15 Acampamento Terra Livre, Brasília 2019

As mulheres indígenas cada vez mais assumem a posição de liderança nos movimentos

Foto: Pablo Albarenga/Proteja Amazônia

Apesar de desalojados, as marchas indígenas transcorreram com normalidade. Mesmo que os índios estivessem rodeados por policiais e até mesmo com a presença constante de helicóptero que circulava o acampamento com estreita periodicidade. Os povos indígenas tiveram espaço para manifestações culturais e interação com os brasilenses que se aproximaram. Alguns em apoio e outros por curiosidade. “Algumas pessoas nos perguntaram se tivemos medo de morrer. E a verdade é que sim. Tivemos. Mas respondia que mais medo teríamos de seguir vivendo sem poder dizer quem somos”, acrescenta Celia.

As duas mais fortes falas que elas registraram foram a da Alessandra Munduruku, que firmemente questionou Rodrigo Maia sobre os interesses do agronegócio. E a histórica Tuira Kayapó, a mesma que em 1989, encostou a lâmina do facão no rosto do engenheiro que em Altamira que representava o governo federal na defesa da construção da hidrelétrica Belo Monte, afetando seu território. “Deputado, leve minha mensagem ao seu chefe, para que nos respeite, e deixe a Funai inteira.
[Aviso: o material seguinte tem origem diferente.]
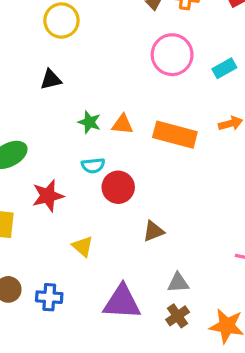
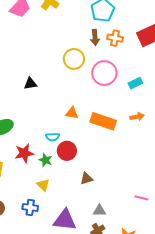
yellow circle: (61, 21) -> (74, 59), moved
green star: (89, 122) -> (45, 160), moved
blue cross: (49, 297) -> (30, 207), moved

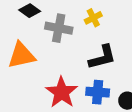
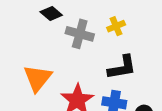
orange triangle: (21, 55) -> (38, 78), moved, turned -44

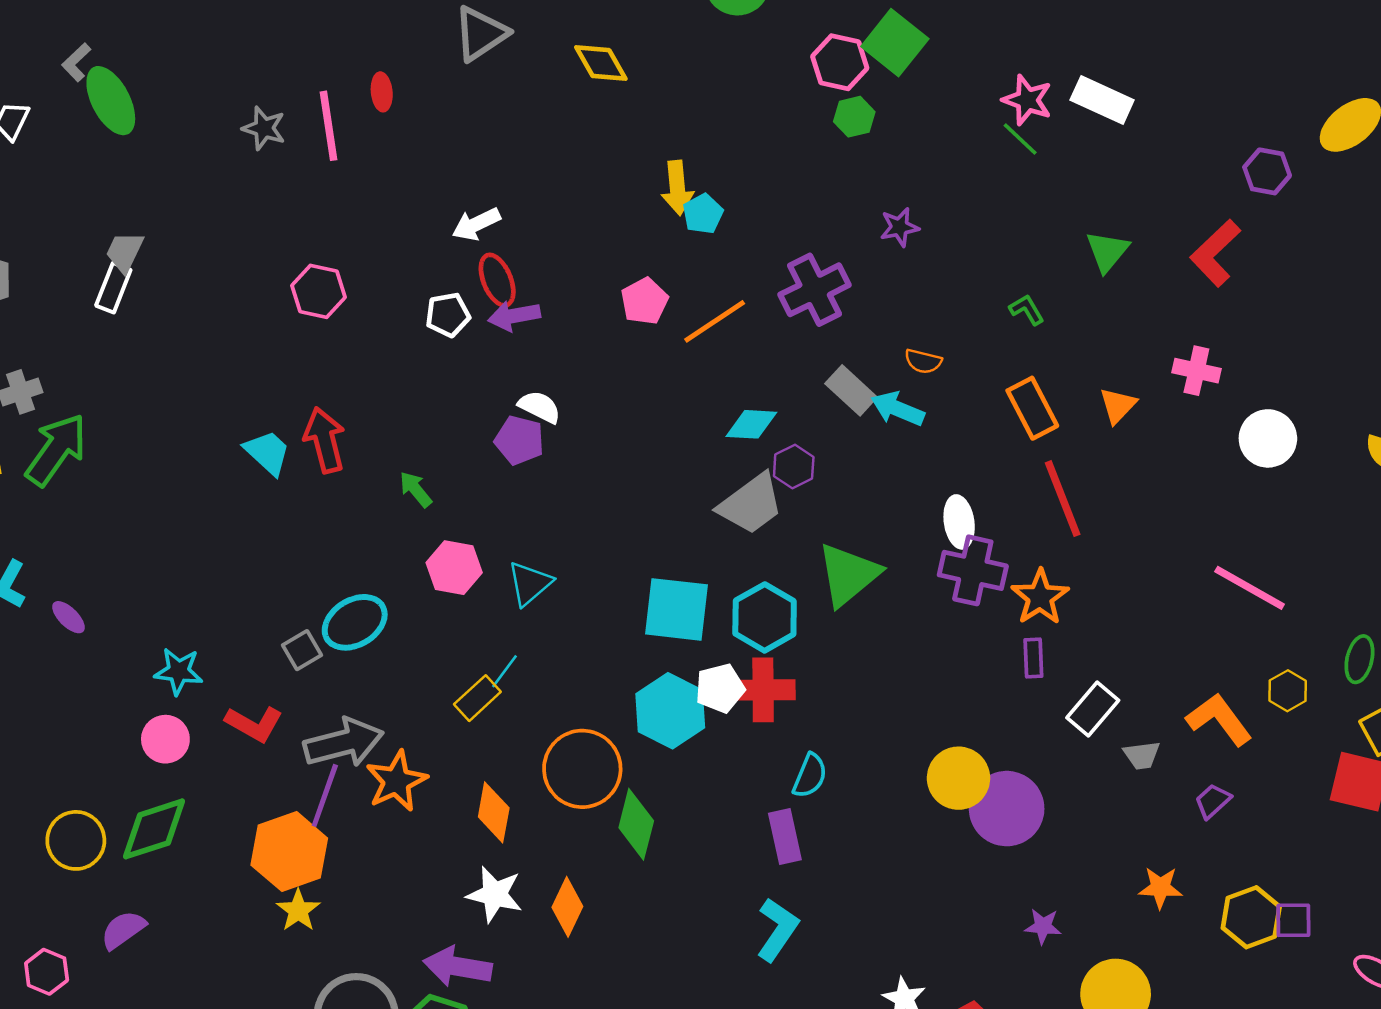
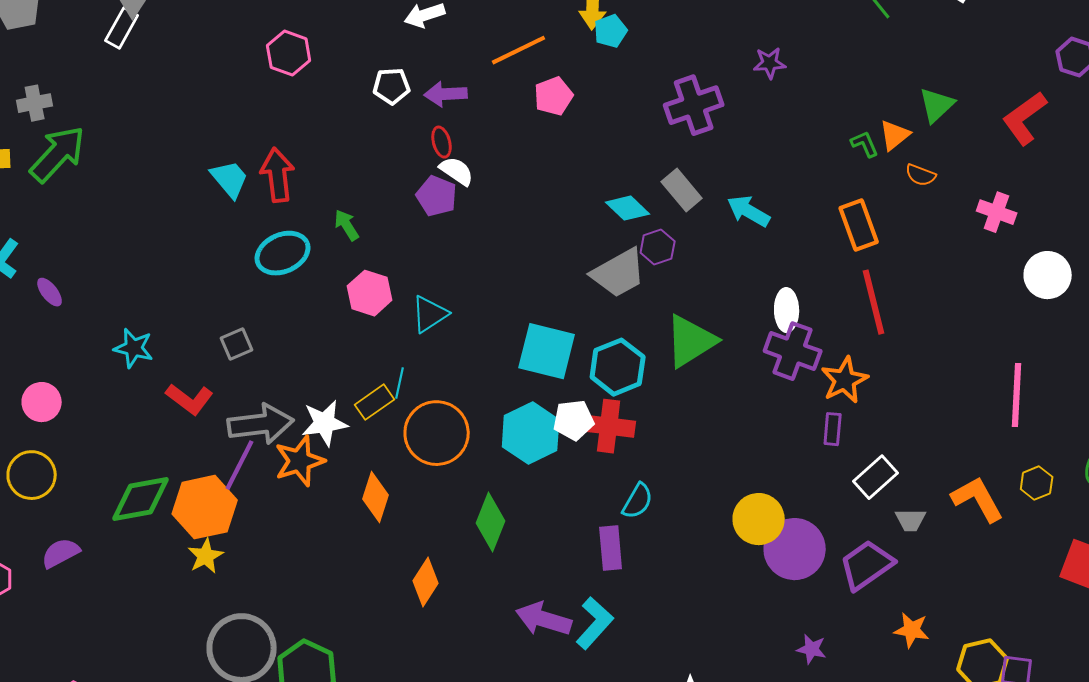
red ellipse: (497, 280) -> (442, 142), moved, size x0.7
orange line: (715, 321) -> (519, 50), moved
orange semicircle: (923, 361) -> (921, 175), moved
gray rectangle: (851, 390) -> (682, 190), moved
orange triangle: (1118, 405) -> (895, 135), moved
cyan diamond: (751, 424) -> (628, 208), turned 33
pink line: (1250, 588) -> (1017, 395), turned 56
cyan ellipse: (355, 622) -> (283, 253), moved
cyan line: (505, 671) -> (400, 383), turned -32
pink circle: (165, 739) -> (42, 402), moved
orange circle: (582, 769) -> (437, 433), moved
purple trapezoid: (1213, 801) -> (867, 565), moved, size x1.8
green diamond: (154, 829) -> (141, 499), moved
white star: (495, 894) -> (325, 423), moved, turned -30
purple arrow: (458, 967) -> (544, 619), moved

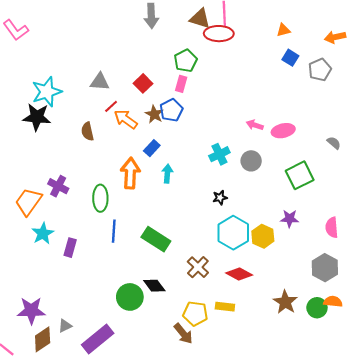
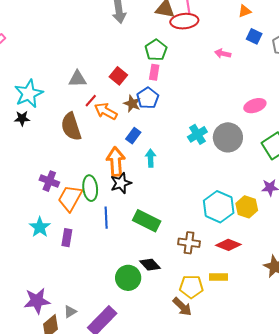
black star: (37, 117) -> (22, 118), size x0.6
pink arrow: (255, 125) -> (223, 54), moved
brown semicircle: (87, 131) -> (71, 127), size x1.6
gray circle: (251, 161) -> (228, 137), size x1.5
black star: (220, 198) -> (121, 183), moved, size x1.5
orange trapezoid: (28, 202) -> (70, 198), moved
brown cross: (198, 267) -> (189, 243), turned -30

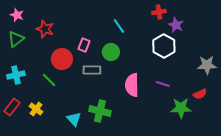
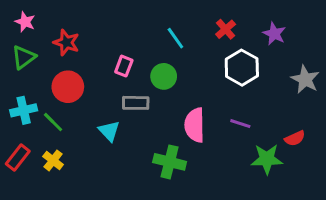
red cross: (159, 12) -> (226, 29), moved, turned -32
purple star: (176, 25) -> (274, 34), moved
red circle: (62, 59) -> (68, 87), moved
gray star: (207, 65) -> (305, 79), moved, turned 30
green line: (49, 80) -> (53, 122), moved
green cross: (100, 111) -> (170, 162), moved
cyan triangle: (74, 119) -> (109, 131), moved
Não fiquem bagunçando nossa saúde indígena”, disse ela após ouvir o pronunciamento do deputado José Medeiros (Pode-MT), que defendeu a abertura das terras indígenas a grandes projetos econômicos.

Dentre as reivindicações dos povos indígenas estão: a demarcação dos territórios, de forma a garantir a reprodução física e cultural dos povos, conservação do meio ambiente e da biodiversidade e a superação da crise climática;   mudanças na Medida Provisória 870/19 para retirar as competências de demarcação das terras indígenas e de licenciamento ambiental do Ministério da Agricultura, Pecuária e Abastecimento (Mapa) e que essas competências sejam devolvidas ao Ministério da Justiça (MJ) e à Fundação Nacional do Índio (Funai); o direito de decisão dos povos isolados de se manterem nessa condição seja respeitado; e a manutenção do Subsistema de Saúde Indígena do SUS.